Create a third name hash function and extend the '--name-hash-version'
option in 'git pack-objects' and 'git repack' to understand it. This
hash version abandons all efforts for locality and focuses on creating a
somewhat uniformly-distributed hash function to minimize collisions.

We can observe the effect of this collision avoidance in a large
internal monorepo that suffered from collisions in the previous
versions. The updates to p5314-name-hash.sh show these results:

Test                               this tree
--------------------------------------------------
5314.1: paths at head                       227.3K
5314.2: distinct hash value: v1              72.3K
5314.3: maximum multiplicity: v1             14.4K
5314.4: distinct hash value: v2             166.5K
5314.5: maximum multiplicity: v2               138
5314.6: distinct hash value: v3             227.3K
5314.7: maximum multiplicity: v3                 2

These results demonstrate that of the 227,000+ paths, nearly all of them
find distinct hash values. The maximum multiplicity is 2, improved from
138 in the v2 hash function. The v2 hash function also had only 166K
distinct values, so it had a wide spread of collisions.

A more modest improvement is available in the open source fluentui repo
[1] with these results:

Test                               this tree
--------------------------------------------------
5314.1: paths at head                        19.5K
5314.2: distinct hash value: v1               8.2K
5314.3: maximum multiplicity: v1               279
5314.4: distinct hash value: v2              17.8K
5314.5: maximum multiplicity: v2                44
5314.6: distinct hash value: v3              19.5K
5314.7: maximum multiplicity: v3                 1

[1] https://github.com/microsoft/fluentui

However, it is important to demonstrate the effectiveness of this
function in the context of compressing a repository. We can use
p5313-pack-objects.sh to measure these changes. I will use a simplified
table summarizing the output of that performance test.

 | Test      | V1 Time | V2 Time | V3 Time | V1 Size | V2 Size | V3 Size |
 |-----------|---------|---------|---------|---------|---------|---------|
 | Thin Pack |  0.37 s |  0.12 s |  0.07 s |   1.2 M |  22.0 K |  20.4 K |
 | Big Pack  |  2.04 s |  2.80 s |  1.40 s |  20.4 M |  25.9 M |  19.2 M |
 | Shallow   |  1.41 s |  1.77 s |  1.27 s |  34.4 M |  33.7 M |  34.8 M |
 | Repack    | 95.70 s | 33.68 s | 20.88 s | 439.3 M | 160.5 M | 169.1 M |

Here, there are some performance improvements on a time basis, and the
thin and big packs are somewhat smaller in v3. The shallow and repacked
packs are somewhat bigger, though, compared to v2.

Two repositories that have very few collisions in the v1 name hash are
the Git and Linux repositories.
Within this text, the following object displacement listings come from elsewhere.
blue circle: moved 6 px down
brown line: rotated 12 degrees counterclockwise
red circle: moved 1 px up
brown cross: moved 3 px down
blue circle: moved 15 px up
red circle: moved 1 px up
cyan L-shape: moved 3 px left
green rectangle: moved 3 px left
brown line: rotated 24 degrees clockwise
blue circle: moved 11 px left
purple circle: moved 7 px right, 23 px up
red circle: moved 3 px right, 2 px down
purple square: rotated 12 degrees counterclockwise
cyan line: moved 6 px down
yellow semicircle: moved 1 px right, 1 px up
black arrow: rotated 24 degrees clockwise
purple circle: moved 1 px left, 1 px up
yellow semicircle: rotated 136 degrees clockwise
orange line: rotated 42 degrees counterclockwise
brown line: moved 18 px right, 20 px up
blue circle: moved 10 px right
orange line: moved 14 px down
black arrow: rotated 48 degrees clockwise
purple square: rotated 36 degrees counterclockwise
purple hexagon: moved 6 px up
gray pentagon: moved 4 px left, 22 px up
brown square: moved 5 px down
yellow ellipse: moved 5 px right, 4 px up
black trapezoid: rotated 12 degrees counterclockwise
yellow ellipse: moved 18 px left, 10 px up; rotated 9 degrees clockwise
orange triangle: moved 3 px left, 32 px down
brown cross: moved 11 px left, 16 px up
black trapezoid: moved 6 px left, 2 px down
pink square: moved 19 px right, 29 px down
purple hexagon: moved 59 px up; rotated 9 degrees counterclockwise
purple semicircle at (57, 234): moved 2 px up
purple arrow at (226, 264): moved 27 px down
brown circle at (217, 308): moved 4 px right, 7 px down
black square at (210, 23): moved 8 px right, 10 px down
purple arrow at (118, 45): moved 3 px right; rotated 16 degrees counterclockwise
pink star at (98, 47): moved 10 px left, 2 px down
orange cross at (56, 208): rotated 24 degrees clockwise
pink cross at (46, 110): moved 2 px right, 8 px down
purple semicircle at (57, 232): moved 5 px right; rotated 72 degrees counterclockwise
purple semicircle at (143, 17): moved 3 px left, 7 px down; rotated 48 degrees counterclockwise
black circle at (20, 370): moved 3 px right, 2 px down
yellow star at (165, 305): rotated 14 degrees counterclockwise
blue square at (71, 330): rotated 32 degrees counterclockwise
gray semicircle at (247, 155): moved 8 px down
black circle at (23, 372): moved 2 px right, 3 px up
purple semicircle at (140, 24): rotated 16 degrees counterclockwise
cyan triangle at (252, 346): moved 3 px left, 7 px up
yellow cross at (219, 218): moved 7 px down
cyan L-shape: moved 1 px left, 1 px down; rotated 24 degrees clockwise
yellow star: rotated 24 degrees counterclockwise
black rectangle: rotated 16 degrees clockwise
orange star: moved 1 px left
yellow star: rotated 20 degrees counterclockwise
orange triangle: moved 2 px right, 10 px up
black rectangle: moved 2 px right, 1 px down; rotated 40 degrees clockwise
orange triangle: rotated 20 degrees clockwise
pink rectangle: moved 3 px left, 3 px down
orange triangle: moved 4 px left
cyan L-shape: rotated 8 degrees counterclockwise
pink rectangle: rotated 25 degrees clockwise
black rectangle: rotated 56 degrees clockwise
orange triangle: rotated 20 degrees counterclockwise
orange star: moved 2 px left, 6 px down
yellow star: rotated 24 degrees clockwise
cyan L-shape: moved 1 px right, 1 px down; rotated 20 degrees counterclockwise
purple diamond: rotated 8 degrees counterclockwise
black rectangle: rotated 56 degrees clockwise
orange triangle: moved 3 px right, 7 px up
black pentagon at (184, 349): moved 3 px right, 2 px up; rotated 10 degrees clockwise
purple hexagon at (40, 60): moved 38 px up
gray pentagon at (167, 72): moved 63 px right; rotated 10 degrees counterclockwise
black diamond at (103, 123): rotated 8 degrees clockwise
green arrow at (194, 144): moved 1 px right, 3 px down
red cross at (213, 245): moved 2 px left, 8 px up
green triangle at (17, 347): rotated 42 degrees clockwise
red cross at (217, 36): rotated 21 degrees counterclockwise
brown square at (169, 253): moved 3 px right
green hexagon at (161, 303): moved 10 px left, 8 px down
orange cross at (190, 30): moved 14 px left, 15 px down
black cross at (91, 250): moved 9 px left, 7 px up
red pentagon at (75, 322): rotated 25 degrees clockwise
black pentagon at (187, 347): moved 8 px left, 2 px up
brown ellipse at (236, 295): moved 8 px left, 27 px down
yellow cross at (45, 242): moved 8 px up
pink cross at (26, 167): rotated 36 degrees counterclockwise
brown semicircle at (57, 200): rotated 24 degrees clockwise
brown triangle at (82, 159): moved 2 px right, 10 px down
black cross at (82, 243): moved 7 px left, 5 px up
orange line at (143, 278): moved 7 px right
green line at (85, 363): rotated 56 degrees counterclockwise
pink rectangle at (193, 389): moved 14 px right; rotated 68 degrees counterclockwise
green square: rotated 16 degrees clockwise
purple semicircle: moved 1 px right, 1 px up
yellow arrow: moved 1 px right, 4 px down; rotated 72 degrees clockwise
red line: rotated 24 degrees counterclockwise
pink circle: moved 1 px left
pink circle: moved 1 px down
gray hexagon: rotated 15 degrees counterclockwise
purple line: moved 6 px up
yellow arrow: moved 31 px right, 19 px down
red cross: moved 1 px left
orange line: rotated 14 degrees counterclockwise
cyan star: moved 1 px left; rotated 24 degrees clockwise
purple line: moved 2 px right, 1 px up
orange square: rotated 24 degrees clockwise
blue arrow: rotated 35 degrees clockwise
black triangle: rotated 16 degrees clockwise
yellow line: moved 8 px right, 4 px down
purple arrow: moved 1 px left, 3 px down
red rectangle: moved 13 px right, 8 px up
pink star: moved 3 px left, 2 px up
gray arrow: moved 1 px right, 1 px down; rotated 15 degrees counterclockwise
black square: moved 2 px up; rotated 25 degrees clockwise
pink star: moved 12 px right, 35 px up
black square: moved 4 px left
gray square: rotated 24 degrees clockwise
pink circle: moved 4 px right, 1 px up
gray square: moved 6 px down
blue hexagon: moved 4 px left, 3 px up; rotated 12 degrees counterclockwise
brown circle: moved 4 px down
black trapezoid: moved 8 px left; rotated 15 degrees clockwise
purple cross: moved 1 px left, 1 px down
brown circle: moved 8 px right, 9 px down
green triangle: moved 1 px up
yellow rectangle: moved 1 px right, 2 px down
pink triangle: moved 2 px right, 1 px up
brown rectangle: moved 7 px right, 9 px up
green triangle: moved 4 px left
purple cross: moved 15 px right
Here are their stats for p5313:

Git:

 | Test      | V1 Time | V2 Time | V3 Time | V1 Size | V2 Size | V3 Size |
 |-----------|---------|---------|---------|---------|---------|---------|
 | Thin Pack |  0.02 s |  0.02 s |  0.02 s |   1.1 K |   1.1 K |  15.3 K |
 | Big Pack  |  1.69 s |  1.95 s |  1.67 s |  13.5 M |  14.5 M |  14.9 M |
 | Shallow   |  1.26 s |  1.29 s |  1.16 s |  12.0 M |  12.2 M |  12.5 M |
 | Repack    | 29.51 s | 29.01 s | 29.08 s | 237.7 M | 238.2 M | 237.7 M |

Linux:

 | Test      | V1 Time  | V2 Time  | V3 Time  | V1 Size | V2 Size | V3 Size |
 |-----------|----------|----------|----------|---------|---------|---------|
 | Thin Pack |   0.17 s |   0.07 s |   0.07 s |   4.6 K |   4.6 K |   6.8 K |
 | Big Pack  |  17.88 s |  12.35 s |  12.14 s | 201.1 M | 149.1 M | 160.4 M |
 | Shallow   |  11.05 s |  22.94 s |  22.16 s | 269.2 M | 273.8 M | 271.8 M |
 | Repack    | 727.39 s | 566.95 s | 539.33 s |   2.5 G |   2.5 G |   2.6 G |

These repositories make good use of the cross-path deltas that come
about from the v1 name hash function, so they already had mixed results
with the v2 function. The v3 function is generally worse for these
repositories.

An internal Javascript-based repository with name hash collisions
similar to the fluentui repo has these results:

 | Test      | V1 Time   | V2 Time  | V3 Time  | V1 Size | V2 Size | V3 Size |
 |-----------|-----------|----------|----------|---------|---------|---------|
 | Thin Pack |    8.28 s |   7.28 s |   0.04 s |  16.8 K |  16.8 K |   3.2 K |
 | Big Pack  |   12.81 s |  11.66 s |   2.52 s |  29.1 M |  29.1 M |  30.6 M |
 | Shallow   |    4.86 s |   4.06 s |   3.77 s |  42.5 M |  44.1 M |  45.7 M |
 | Repack    | 3126.50 s | 496.33 s | 306.86 s |   6.2 G | 855.6 M | 838.2 M |

This repository is also listed as "Repo B" in the repacking size table
below, along with other Javascript repos that have many name hash
collisions with the v1 name hash:

 | Repo     | V1 Size   | V2 Size | V3 Size |
 |----------|-----------|---------|---------|
 | fluentui |     440 M |   161 M |   170 M |
 | Repo B   |   6,248 M |   856 M |   840 M |
 | Repo C   |  37,278 M | 6,921 M | 6,755 M |
 | Repo D   | 131,204 M | 7,463 M | 7,124 M |

While the fluentui repo had an increase in size using the v3 name hash,
the others had modest improvements over the v2 name hash. But those
modest improvements are dwarfed by the difference from v1 to v2, so it
is unlikely that the regression seen in the other scenarios (packfiles
that are not from full repacks) will be worth using v3 over v2. That is,
unless there are enough collisions even with v2 that the full repack
scenario has larger improvements than these.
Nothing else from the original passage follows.